- [How to complete this task]:
Your copy should hold only the lines from the one with "ανήλικης, που ομολογεί ουσιαστικά ότι" to the one with "convierten en antenas", both included, each exactly as it stands below, with no pictures.

* * * * * * *

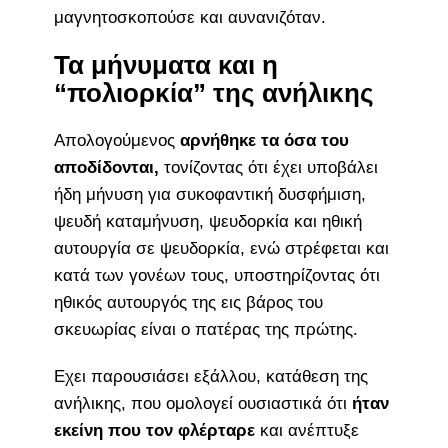
μαγνητοσκοπούσε και αυνανιζόταν.
Τα μήνυματα και η
“πολιορκία” της ανήλικης
Απολογούμενος
αρνήθηκε τα όσα του
αποδίδονται,
τονίζοντας ότι έχει υποβάλει
ήδη μήνυση για συκοφαντική δυσφήμιση,
ψευδή καταμήνυση, ψευδορκία και ηθική
αυτουργία σε ψευδορκία, ενώ στρέφεται και
κατά των γονέων τους, υποστηρίζοντας ότι
ηθικός αυτουργός της εις βάρος του
σκευωρίας είναι ο πατέρας της πρώτης.
Εχει παρουσιάσει εξάλλου, κατάθεση της
ανήλικης, που ομολογεί ουσιαστικά ότι
ήταν
εκείνη που τον φλέρταρε
και ανέπτυξε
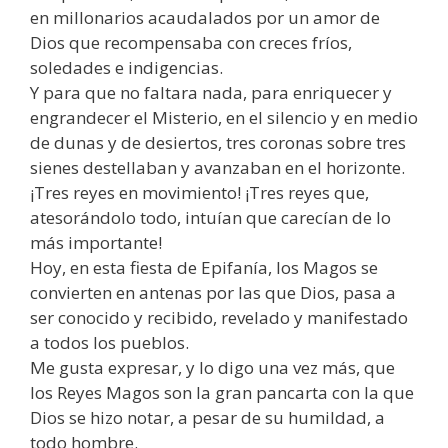
en millonarios acaudalados por un amor de
Dios que recompensaba con creces fríos,
soledades e indigencias.
Y para que no faltara nada, para enriquecer y
engrandecer el Misterio, en el silencio y en medio
de dunas y de desiertos, tres coronas sobre tres
sienes destellaban y avanzaban en el horizonte.
¡Tres reyes en movimiento! ¡Tres reyes que,
atesorándolo todo, intuían que carecían de lo
más importante!
Hoy, en esta fiesta de Epifanía, los Magos se
convierten en antenas por las que Dios, pasa a
ser conocido y recibido, revelado y manifestado
a todos los pueblos.
Me gusta expresar, y lo digo una vez más, que
los Reyes Magos son la gran pancarta con la que
Dios se hizo notar, a pesar de su humildad, a
todo hombre.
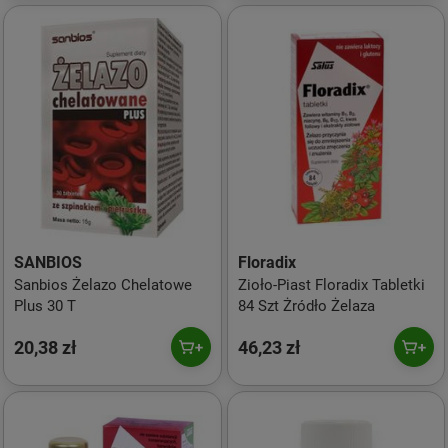
SANBIOS
Floradix
Sanbios Żelazo Chelatowe
Zioło-Piast Floradix Tabletki
Plus 30 T
84 Szt Żródło Żelaza
20,38 zł
46,23 zł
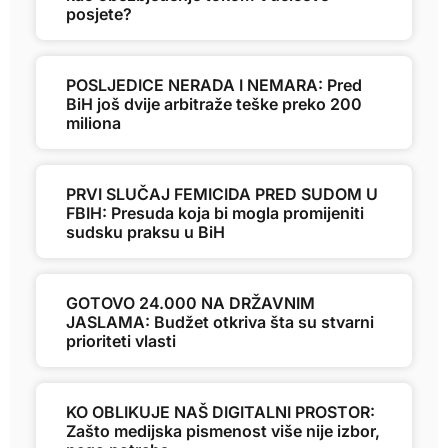
posjete?
POSLJEDICE NERADA I NEMARA: Pred
BiH još dvije arbitraže teške preko 200
miliona
PRVI SLUČAJ FEMICIDA PRED SUDOM U
FBIH: Presuda koja bi mogla promijeniti
sudsku praksu u BiH
GOTOVO 24.000 NA DRŽAVNIM
JASLAMA: Budžet otkriva šta su stvarni
prioriteti vlasti
KO OBLIKUJE NAŠ DIGITALNI PROSTOR:
Zašto medijska pismenost više nije izbor,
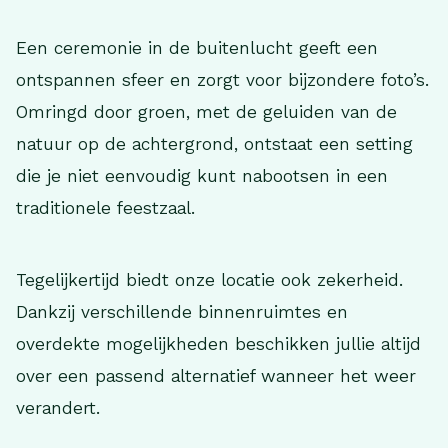
Een ceremonie in de buitenlucht geeft een
ontspannen sfeer en zorgt voor bijzondere foto’s.
Omringd door groen, met de geluiden van de
natuur op de achtergrond, ontstaat een setting
die je niet eenvoudig kunt nabootsen in een
traditionele feestzaal.
Tegelijkertijd biedt onze locatie ook zekerheid.
Dankzij verschillende binnenruimtes en
overdekte mogelijkheden beschikken jullie altijd
over een passend alternatief wanneer het weer
verandert.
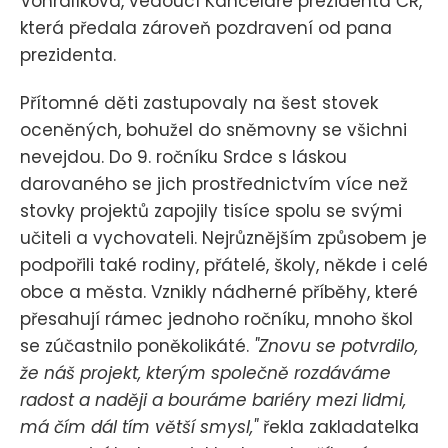
Vohralíková, vedoucí Kanceláře prezidenta ČR,
která předala zároveň pozdravení od pana
prezidenta.
Přítomné děti zastupovaly na šest stovek
oceněných, bohužel do sněmovny se všichni
nevejdou. Do 9. ročníku Srdce s láskou
darovaného se jich prostřednictvím více než
stovky projektů zapojily tisíce spolu se svými
učiteli a vychovateli. Nejrůznějším způsobem je
podpořili také rodiny, přátelé, školy, někde i celé
obce a města. Vznikly nádherné příběhy, které
přesahují rámec jednoho ročníku, mnoho škol
se zúčastnilo poněkolikáté.
"Znovu se potvrdilo,
že náš projekt, kterým společně rozdáváme
radost a naději a bouráme bariéry mezi lidmi,
má čím dál tím větší smysl,"
řekla zakladatelka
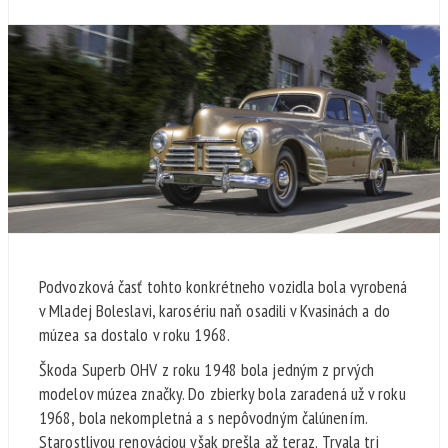
Podvozková časť tohto konkrétneho vozidla bola vyrobená
v Mladej Boleslavi, karosériu naň osadili v Kvasinách a do
múzea sa dostalo v roku 1968.
Škoda Superb OHV z roku 1948 bola jedným z prvých
modelov múzea značky. Do zbierky bola zaradená už v roku
1968, bola nekompletná a s nepôvodným čalúnením.
Starostlivou renováciou však prešla až teraz. Trvala tri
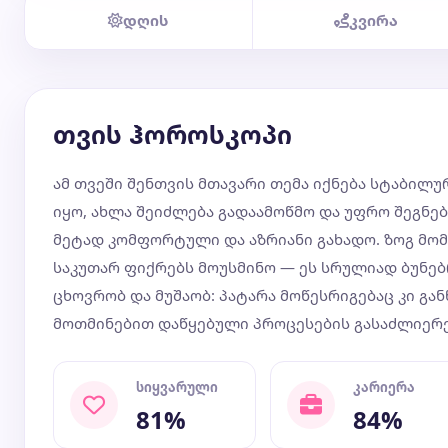
დღის
კვირა
თვის ჰოროსკოპი
ამ თვეში შენთვის მთავარი თემა იქნება სტაბილ
იყო, ახლა შეიძლება გადაამოწმო და უფრო შეგნე
მეტად კომფორტული და აზრიანი გახადო. ზოგ მომ
საკუთარ ფიქრებს მოუსმინო — ეს სრულიად ბუნებრ
ცხოვრობ და მუშაობ: პატარა მოწესრიგებაც კი გან
მოთმინებით დაწყებული პროცესების გასაძლიერ
სიყვარული
კარიერა
81%
84%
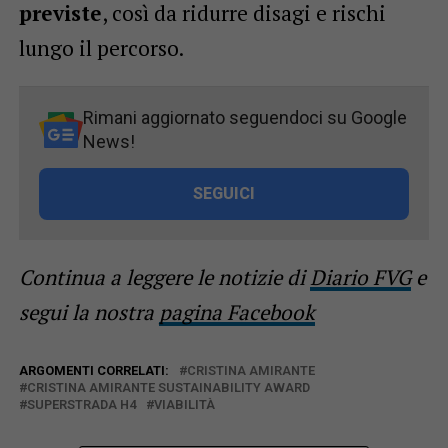
previste
, così da ridurre disagi e rischi
lungo il percorso.
Rimani aggiornato seguendoci su Google
News!
SEGUICI
Continua a leggere le notizie di
Diario FVG
e
segui la nostra
pagina Facebook
ARGOMENTI CORRELATI:
CRISTINA AMIRANTE
CRISTINA AMIRANTE SUSTAINABILITY AWARD
SUPERSTRADA H4
VIABILITÀ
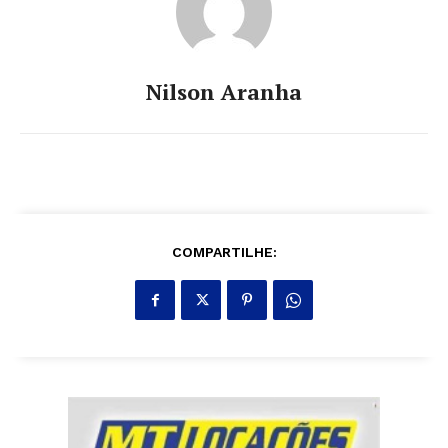
Nilson Aranha
COMPARTILHE:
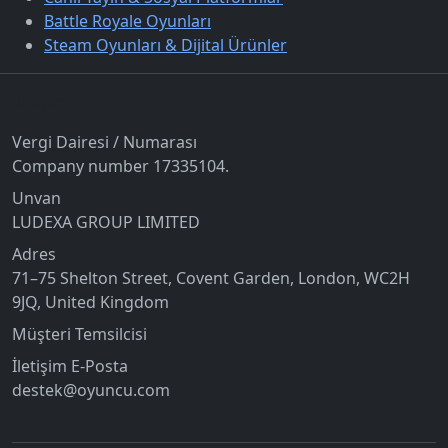
Battle Royale Oyunları
Steam Oyunları & Dijital Ürünler
İletişim
Vergi Dairesi / Numarası
Company number 17335104.
Unvan
LUDEXA GROUP LIMITED
Adres
71–75 Shelton Street, Covent Garden, London, WC2H
9JQ, United Kingdom
Müşteri Temsilcisi
İletişim E-Posta
destek@oyuncu.com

* * * * * * *

- [Solution to the problem]:
ανήλικης, που ομολογεί ουσιαστικά ότι
ήταν
εκείνη που τον φλέρταρε
και ανέπτυξε
en millonarios acaudalados por un amor de
Dios que recompensaba con creces fríos,
soledades e indigencias.
Y para que no faltara nada, para enriquecer y
engrandecer el Misterio, en el silencio y en medio
de dunas y de desiertos, tres coronas sobre tres
sienes destellaban y avanzaban en el horizonte.
¡Tres reyes en movimiento! ¡Tres reyes que,
atesorándolo todo, intuían que carecían de lo
más importante!
Hoy, en esta fiesta de Epifanía, los Magos se
convierten en antenas por las que Dios, pasa a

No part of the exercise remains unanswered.